- **What is expected**: Reproduce the records below exactly from their first line through the line containing "ーブ型のネックウェアでは、スペイン人のデザイナースタッ", omitting all pictures.

- **Data to use**:

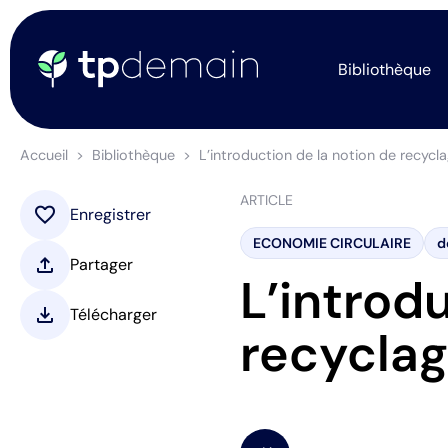
Bibliothèque
Accueil
Bibliothèque
L’introduction de la notion de recycl
ARTICLE
favorite
Enregistrer
ECONOMIE CIRCULAIRE
d
upload
Partager
L’introd
download
Télécharger
recycla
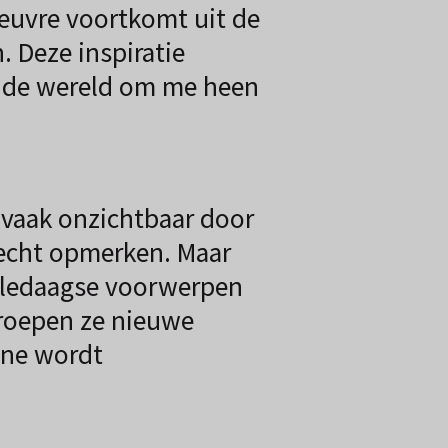
 oeuvre voortkomt uit de
. Deze inspiratie
ik de wereld om me heen
 vaak onzichtbaar door
echt opmerken. Maar
alledaagse voorwerpen
 roepen ze nieuwe
one wordt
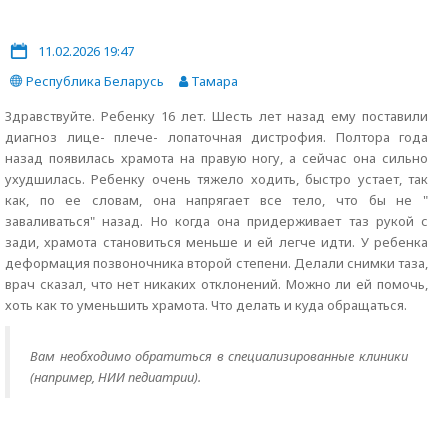
11.02.2026 19:47
Республика Беларусь
Тамара
Здравствуйте. Ребенку 16 лет. Шесть лет назад ему поставили
диагноз лице- плече- лопаточная дистрофия. Полтора года
назад появилась храмота на правую ногу, а сейчас она сильно
ухудшилась. Ребенку очень тяжело ходить, быстро устает, так
как, по ее словам, она напрягает все тело, что бы не "
заваливаться" назад. Но когда она придерживает таз рукой с
зади, храмота становиться меньше и ей легче идти. У ребенка
деформация позвоночника второй степени. Делали снимки таза,
врач сказал, что нет никаких отклонений. Можно ли ей помочь,
хоть как то уменьшить храмота. Что делать и куда обращаться.
Вам необходимо обратиться в специализированные клиники
(например, НИИ педиатрии).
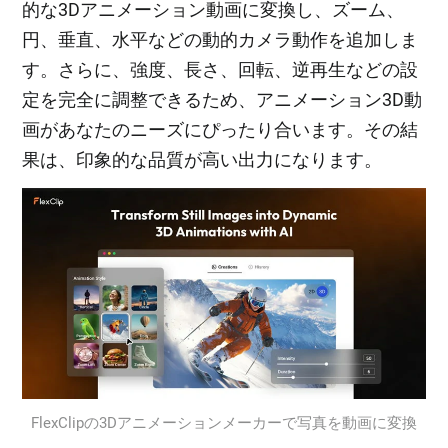
的な3Dアニメーション動画に変換し、ズーム、
円、垂直、水平などの動的カメラ動作を追加しま
す。さらに、強度、長さ、回転、逆再生などの設
定を完全に調整できるため、アニメーション3D動
画があなたのニーズにぴったり合います。その結
果は、印象的な品質が高い出力になります。
FlexClipの3Dアニメーションメーカーで写真を動画に変換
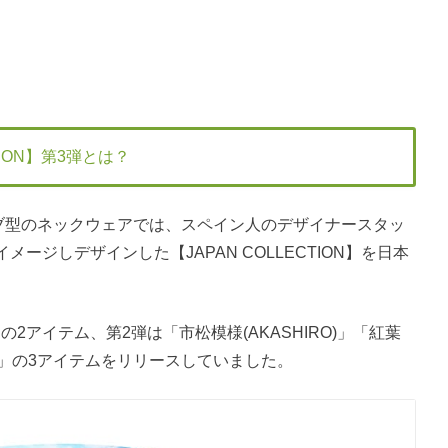
TION】第3弾とは？
ーブ型のネックウェアでは、スペイン人のデザイナースタッ
ージしデザインした【JAPAN COLLECTION】を日本
)」の2アイテム、第2弾は「市松模様(AKASHIRO)」「紅葉
SHI)」の3アイテムをリリースしていました。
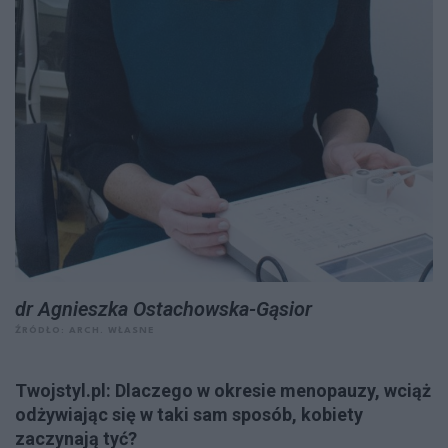
dr Agnieszka Ostachowska-Gąsior
ŹRÓDŁO: ARCH. WŁASNE
Twojstyl.pl: Dlaczego w okresie menopauzy, wciąż
odżywiając się w taki sam sposób, kobiety
zaczynają tyć?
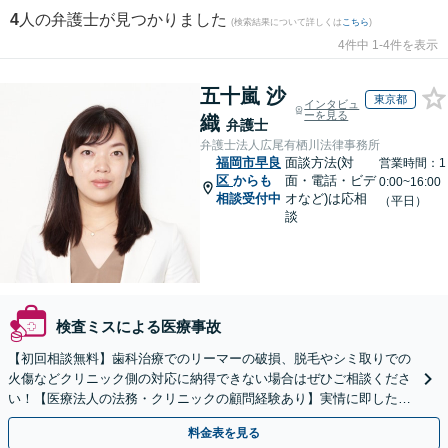
4
人の弁護士が見つかりました
(検索結果について詳しくは
こちら
)
4件中 1-4件を表示
五十嵐 沙
東京都
インタビュ
ーを見る
織
弁護士
弁護士法人広尾有栖川法律事務所
福岡市早良
面談方法(対
営業時間：1
区
からも
面・電話・ビデ
0:00~16:00
相談受付中
オなど)は応相
（平日）
談
検査ミスによる医療事故
【初回相談無料】歯科治療でのリーマーの破損、脱毛やシミ取りでの
火傷などクリニック側の対応に納得できない場合はぜひご相談くださ
い！【医療法人の法務・クリニックの顧問経験あり】実情に即したア
ドバイスで、納得のできるトラブルの解決を目指します。
料金表を見る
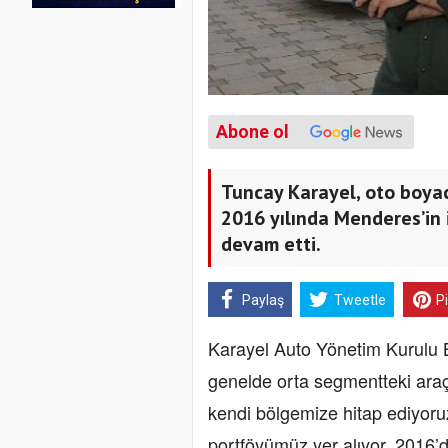
Abone ol
Tuncay Karayel, oto boyac
2016 yılında Menderes’in 
devam etti.
Paylaş
Tweetle
P
Karayel Auto Yönetim Kurulu 
genelde orta segmentteki araç
kendi bölgemize hitap ediyoruz
portföyümüz yer alıyor. 2016’d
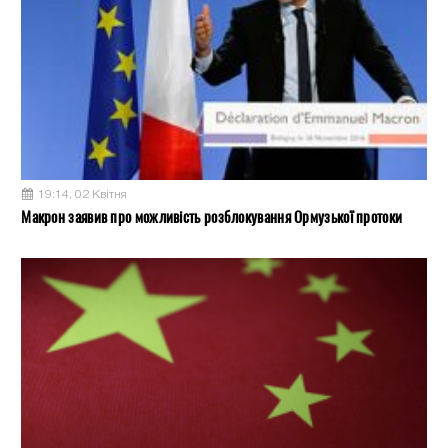
19:14, 02 Квітня
Макрон заявив про можливість розблокування Ормузької протоки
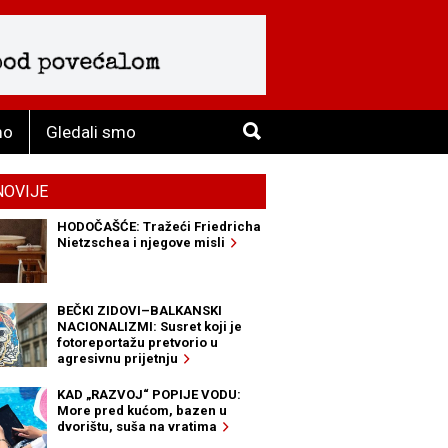
mo
Gledali smo
NOVIJE
HODOČAŠĆE: Tražeći Friedricha
Nietzschea i njegove misli
BEČKI ZIDOVI–BALKANSKI
NACIONALIZMI: Susret koji je
fotoreportažu pretvorio u
agresivnu prijetnju
KAD „RAZVOJ“ POPIJE VODU:
More pred kućom, bazen u
dvorištu, suša na vratima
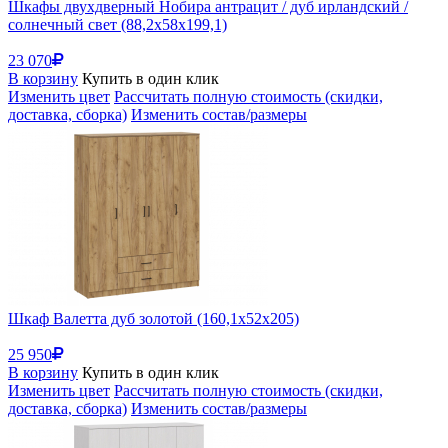
Шкафы двухдверный Нобира антрацит / дуб ирландский /
солнечный свет (88,2x58x199,1)
23 070
В корзину
Купить в один клик
Изменить цвет
Рассчитать полную стоимость (скидки,
доставка, сборка)
Изменить состав/размеры
Шкаф Валетта дуб золотой (160,1x52x205)
25 950
В корзину
Купить в один клик
Изменить цвет
Рассчитать полную стоимость (скидки,
доставка, сборка)
Изменить состав/размеры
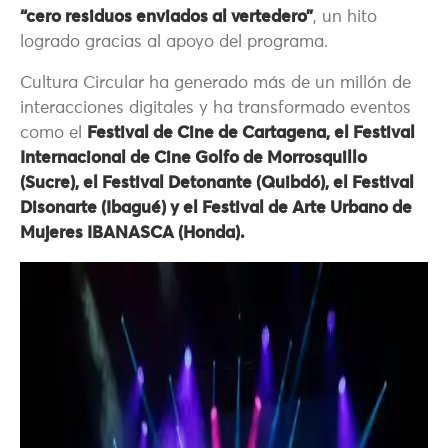
“cero residuos enviados al vertedero”
, un hito
logrado gracias al apoyo del programa.
Cultura Circular ha generado más de un millón de
interacciones digitales y ha transformado eventos
como el
Festival de Cine de Cartagena, el Festival
Internacional de Cine Golfo de Morrosquillo
(Sucre), el Festival Detonante (Quibdó), el Festival
Disonarte (Ibagué) y el Festival de Arte Urbano de
Mujeres IBANASCA (Honda).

- **Your response**:
Bibliothèque
Accueil
Bibliothèque
L’introduction de la notion de recycl
ARTICLE
favorite
Enregistrer
ECONOMIE CIRCULAIRE
d
upload
Partager
L’introd
download
Télécharger
recycla
 oeuvre voortkomt uit de
. Deze inspiratie
ik de wereld om me heen
 vaak onzichtbaar door
echt opmerken. Maar
alledaagse voorwerpen
 roepen ze nieuwe
one wordt
11.02.2026 19:47
Республика Беларусь
Тамара
Здравствуйте. Ребенку 16 лет. Шесть лет назад ему поставили
диагноз лице- плече- лопаточная дистрофия. Полтора года
назад появилась храмота на правую ногу, а сейчас она сильно
ухудшилась. Ребенку очень тяжело ходить, быстро устает, так
как, по ее словам, она напрягает все тело, что бы не "
заваливаться" назад. Но когда она придерживает таз рукой с
зади, храмота становиться меньше и ей легче идти. У ребенка
деформация позвоночника второй степени. Делали снимки таза,
врач сказал, что нет никаких отклонений. Можно ли ей помочь,
хоть как то уменьшить храмота. Что делать и куда обращаться.
Вам необходимо обратиться в специализированные клиники
(например, НИИ педиатрии).
的な3Dアニメーション動画に変換し、ズーム、
円、垂直、水平などの動的カメラ動作を追加しま
す。さらに、強度、長さ、回転、逆再生などの設
定を完全に調整できるため、アニメーション3D動
画があなたのニーズにぴったり合います。その結
果は、印象的な品質が高い出力になります。
FlexClipの3Dアニメーションメーカーで写真を動画に変換
TION】第3弾とは？
ーブ型のネックウェアでは、スペイン人のデザイナースタッ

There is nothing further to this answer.